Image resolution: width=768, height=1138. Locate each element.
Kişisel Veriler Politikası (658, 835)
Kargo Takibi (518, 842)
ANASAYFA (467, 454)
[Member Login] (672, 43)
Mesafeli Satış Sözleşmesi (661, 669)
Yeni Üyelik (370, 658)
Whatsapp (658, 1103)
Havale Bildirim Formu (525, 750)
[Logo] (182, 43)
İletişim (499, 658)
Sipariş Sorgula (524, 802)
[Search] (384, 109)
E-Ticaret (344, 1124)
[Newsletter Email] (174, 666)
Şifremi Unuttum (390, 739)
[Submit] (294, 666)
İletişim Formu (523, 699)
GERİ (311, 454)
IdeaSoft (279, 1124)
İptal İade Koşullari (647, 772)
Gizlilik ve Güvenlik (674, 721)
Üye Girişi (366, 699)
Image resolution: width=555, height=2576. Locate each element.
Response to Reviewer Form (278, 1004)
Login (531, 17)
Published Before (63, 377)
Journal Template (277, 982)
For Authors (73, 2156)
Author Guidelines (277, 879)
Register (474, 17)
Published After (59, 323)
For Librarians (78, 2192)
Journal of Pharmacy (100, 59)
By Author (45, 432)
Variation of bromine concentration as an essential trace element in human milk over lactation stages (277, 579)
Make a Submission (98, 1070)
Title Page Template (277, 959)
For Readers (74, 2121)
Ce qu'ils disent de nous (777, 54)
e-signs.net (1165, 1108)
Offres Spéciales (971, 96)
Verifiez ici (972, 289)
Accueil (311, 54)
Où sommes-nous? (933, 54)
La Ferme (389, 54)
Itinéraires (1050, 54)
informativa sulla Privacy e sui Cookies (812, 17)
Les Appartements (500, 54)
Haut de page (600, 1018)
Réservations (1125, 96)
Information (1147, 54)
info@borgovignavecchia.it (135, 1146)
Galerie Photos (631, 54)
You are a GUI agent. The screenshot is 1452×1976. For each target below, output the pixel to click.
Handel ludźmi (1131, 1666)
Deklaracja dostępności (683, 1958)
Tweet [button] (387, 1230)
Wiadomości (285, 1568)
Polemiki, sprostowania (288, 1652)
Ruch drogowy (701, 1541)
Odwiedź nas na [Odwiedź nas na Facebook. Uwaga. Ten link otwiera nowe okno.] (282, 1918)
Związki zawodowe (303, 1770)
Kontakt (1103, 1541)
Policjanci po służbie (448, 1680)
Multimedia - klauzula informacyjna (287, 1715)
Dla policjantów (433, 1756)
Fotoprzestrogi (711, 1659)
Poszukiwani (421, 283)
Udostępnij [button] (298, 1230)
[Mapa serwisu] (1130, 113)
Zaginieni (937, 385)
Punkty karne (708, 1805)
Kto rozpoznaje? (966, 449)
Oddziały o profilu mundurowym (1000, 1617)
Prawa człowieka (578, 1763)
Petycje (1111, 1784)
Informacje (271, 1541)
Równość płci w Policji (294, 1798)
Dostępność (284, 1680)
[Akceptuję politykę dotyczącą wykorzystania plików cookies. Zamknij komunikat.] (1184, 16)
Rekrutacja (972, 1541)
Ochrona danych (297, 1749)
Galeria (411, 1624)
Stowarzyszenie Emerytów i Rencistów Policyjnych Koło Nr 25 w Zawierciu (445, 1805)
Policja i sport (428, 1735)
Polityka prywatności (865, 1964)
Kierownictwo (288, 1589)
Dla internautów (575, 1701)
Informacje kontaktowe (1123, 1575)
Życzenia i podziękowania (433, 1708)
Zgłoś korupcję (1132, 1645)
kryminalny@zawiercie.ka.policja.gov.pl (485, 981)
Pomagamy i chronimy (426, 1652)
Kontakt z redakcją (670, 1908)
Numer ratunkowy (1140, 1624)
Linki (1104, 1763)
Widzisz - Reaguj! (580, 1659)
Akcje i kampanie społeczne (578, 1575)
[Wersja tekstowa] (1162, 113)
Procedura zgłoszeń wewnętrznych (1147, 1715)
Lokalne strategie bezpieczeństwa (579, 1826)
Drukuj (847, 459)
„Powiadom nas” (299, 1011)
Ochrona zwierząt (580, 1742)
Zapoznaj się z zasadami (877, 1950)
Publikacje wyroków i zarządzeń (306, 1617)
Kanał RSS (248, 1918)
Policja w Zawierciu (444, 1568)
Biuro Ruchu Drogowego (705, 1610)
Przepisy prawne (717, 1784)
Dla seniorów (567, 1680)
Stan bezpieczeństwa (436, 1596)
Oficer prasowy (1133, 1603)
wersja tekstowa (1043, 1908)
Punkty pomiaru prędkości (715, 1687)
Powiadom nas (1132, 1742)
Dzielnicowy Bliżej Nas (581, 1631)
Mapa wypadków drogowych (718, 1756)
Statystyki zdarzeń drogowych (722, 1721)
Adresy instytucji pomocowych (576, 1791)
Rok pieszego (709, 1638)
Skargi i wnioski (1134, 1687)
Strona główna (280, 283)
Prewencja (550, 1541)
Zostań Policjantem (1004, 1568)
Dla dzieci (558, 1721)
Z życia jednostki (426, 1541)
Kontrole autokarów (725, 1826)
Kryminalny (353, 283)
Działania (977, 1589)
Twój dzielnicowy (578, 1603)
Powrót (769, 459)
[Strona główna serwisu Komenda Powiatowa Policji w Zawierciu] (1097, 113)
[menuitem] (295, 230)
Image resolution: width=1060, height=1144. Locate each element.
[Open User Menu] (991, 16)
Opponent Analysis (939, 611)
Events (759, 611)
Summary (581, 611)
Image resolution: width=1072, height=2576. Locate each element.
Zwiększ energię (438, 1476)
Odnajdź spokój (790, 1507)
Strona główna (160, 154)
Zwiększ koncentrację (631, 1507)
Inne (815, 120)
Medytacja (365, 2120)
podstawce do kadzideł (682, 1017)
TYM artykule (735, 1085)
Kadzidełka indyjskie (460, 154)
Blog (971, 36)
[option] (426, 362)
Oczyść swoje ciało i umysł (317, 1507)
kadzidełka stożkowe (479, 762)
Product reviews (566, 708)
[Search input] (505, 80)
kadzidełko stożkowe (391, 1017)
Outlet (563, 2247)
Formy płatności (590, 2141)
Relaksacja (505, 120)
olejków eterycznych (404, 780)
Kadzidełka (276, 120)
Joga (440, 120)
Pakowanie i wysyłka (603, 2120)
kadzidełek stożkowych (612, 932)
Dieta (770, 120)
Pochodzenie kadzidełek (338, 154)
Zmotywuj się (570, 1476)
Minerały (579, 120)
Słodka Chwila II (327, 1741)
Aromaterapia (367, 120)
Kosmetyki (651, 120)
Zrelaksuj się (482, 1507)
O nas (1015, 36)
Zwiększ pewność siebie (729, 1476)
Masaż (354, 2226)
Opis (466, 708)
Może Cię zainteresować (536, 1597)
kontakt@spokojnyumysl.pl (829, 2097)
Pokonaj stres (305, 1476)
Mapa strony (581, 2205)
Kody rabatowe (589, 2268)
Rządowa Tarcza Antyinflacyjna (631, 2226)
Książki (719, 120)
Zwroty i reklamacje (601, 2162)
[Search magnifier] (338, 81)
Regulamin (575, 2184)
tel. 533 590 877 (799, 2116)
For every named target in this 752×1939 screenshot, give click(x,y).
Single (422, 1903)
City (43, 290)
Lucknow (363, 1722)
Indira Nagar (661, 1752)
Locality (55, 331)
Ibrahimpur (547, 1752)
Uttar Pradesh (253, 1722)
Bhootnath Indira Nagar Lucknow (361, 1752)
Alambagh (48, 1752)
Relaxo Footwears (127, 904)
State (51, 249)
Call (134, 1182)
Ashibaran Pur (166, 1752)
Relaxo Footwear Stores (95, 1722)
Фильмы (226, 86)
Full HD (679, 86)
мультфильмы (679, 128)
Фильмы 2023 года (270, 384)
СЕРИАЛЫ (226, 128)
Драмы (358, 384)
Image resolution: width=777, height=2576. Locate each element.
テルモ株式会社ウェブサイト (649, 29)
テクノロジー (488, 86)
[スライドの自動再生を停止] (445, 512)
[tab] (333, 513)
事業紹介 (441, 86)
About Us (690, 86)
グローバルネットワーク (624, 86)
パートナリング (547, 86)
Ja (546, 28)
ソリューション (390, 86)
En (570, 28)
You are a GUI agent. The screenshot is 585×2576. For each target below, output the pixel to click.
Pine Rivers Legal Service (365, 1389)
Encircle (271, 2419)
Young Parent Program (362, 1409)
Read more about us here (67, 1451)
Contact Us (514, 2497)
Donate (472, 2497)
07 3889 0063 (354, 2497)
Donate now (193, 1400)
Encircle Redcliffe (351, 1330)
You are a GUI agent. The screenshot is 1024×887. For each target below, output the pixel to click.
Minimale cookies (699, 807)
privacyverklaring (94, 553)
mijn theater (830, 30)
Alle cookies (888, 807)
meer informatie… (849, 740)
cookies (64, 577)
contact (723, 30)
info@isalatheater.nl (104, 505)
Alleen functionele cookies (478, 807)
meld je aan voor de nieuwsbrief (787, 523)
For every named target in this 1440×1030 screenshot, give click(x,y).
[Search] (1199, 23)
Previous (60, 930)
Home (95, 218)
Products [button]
_ _ _ _
In the listing above, locate the line containing "[Strona główna serwisu" and the line containing "Formy płatności (590, 2141)", then transcribe both and every line between them verbatim.

(Task answer):
[Strona główna serwisu Komenda Powiatowa Policji w Zawierciu] (1097, 113)
[menuitem] (295, 230)
Image resolution: width=1060, height=1144. Locate each element.
[Open User Menu] (991, 16)
Opponent Analysis (939, 611)
Events (759, 611)
Summary (581, 611)
Image resolution: width=1072, height=2576. Locate each element.
Zwiększ energię (438, 1476)
Odnajdź spokój (790, 1507)
Strona główna (160, 154)
Zwiększ koncentrację (631, 1507)
Inne (815, 120)
Medytacja (365, 2120)
podstawce do kadzideł (682, 1017)
TYM artykule (735, 1085)
Kadzidełka indyjskie (460, 154)
Blog (971, 36)
[option] (426, 362)
Oczyść swoje ciało i umysł (317, 1507)
kadzidełka stożkowe (479, 762)
Product reviews (566, 708)
[Search input] (505, 80)
kadzidełko stożkowe (391, 1017)
Outlet (563, 2247)
Formy płatności (590, 2141)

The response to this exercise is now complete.